[[ Data below, beginning ]]

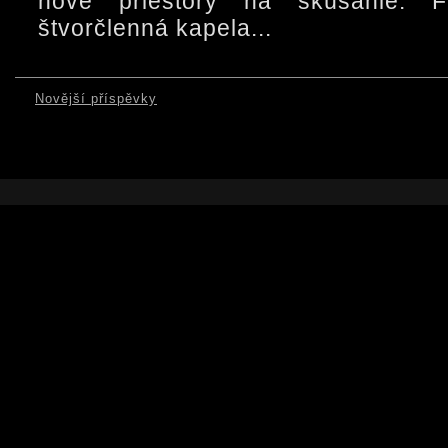
nové priestory na skúšanie. 
štvorčlenná kapela...
Novější příspěvky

[[ Data below, end ]]

Task to complete - Where a picture appears in the data, omit it; restate the rest word for word.

The completed task -
nové priestory na skúšanie. 
štvorčlenná kapela...
Novější příspěvky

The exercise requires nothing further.